30 Haziran 2010 Çarşamba



ÇOK UZAKLARDA
Buralara çok çok uzak bir kasabada,senden ayrı on gün geçirdim.Issız ve suskun ev önce bana seni hatırlattı. Her ona döndüğümde sapasağlam,çok tanıdık ve bir okadar da yalnız. Bıraktığım yerde kalıyor; bir sonraki buluşmamızda niye gelmedin? diye sitem etmiyor. Odalarından birinde unuttuğum kolyemi aynı yerde saklamış,uzak bir şehirde başka işler ile meşgul bir kış geçirirken, ona döneceğimden habersiz tatil planları yapmışım. Oysa işte burdayım.

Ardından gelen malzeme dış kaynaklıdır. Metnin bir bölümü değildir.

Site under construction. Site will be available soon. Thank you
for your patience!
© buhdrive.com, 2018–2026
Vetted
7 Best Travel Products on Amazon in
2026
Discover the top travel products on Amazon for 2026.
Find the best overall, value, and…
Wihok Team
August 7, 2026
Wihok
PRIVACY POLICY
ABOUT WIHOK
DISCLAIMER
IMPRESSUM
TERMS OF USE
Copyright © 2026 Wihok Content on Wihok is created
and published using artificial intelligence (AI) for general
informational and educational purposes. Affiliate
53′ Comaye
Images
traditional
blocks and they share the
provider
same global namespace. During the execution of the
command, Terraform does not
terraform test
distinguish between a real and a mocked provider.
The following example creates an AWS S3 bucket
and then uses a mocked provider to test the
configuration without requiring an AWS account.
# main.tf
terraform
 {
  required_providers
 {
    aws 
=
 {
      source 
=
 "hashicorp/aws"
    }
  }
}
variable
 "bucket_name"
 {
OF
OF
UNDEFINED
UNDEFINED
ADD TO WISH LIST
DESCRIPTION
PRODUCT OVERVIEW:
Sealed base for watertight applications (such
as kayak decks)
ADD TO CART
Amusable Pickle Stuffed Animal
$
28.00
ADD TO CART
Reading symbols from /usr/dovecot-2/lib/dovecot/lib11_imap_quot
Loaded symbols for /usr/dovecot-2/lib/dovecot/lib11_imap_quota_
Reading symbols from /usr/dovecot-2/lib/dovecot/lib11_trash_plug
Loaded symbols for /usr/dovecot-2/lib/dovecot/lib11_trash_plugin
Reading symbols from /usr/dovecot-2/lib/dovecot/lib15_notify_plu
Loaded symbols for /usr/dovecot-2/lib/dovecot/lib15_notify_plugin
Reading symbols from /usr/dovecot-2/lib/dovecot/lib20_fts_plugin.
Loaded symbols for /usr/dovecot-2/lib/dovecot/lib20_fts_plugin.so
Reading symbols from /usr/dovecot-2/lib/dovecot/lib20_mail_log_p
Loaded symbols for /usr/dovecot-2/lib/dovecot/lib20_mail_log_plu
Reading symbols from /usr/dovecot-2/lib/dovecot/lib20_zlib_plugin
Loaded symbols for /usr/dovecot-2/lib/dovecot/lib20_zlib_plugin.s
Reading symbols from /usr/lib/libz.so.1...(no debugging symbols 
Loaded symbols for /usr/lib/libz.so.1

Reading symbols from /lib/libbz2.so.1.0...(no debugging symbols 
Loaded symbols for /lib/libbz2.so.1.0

Kaz Dağlarının eteklerinde, zeytin ağaçlarının altında ve binlerce kişilik çekirge orkestrasının son senfonisini dinliyerek güne uyanıyorum. Dışarısı o kadar sessizki, tek bir insan yok. Yalnızca benim soluğum ve doğanın kendi sesi. Aslında bayılıyorum seslerine. Yalnız bir şartla bir tane olmayacak ; kora halinde hoşuma gidiyorlar.Saatlerce dinliyebilirim onları. Hatta bazen eşlik de ediyorum.
Bilgisayar yok,ev telefonu yok,bulaşık makinesi yok,bir iki kanal gösteren küçük bir televizyondan başka bir şey yok. En yakın internet kafeye gitmek için , zeytin ağaçlarınının içinden en az yarım saat yürümek lazım. Sadece kitap okumak istiyorum.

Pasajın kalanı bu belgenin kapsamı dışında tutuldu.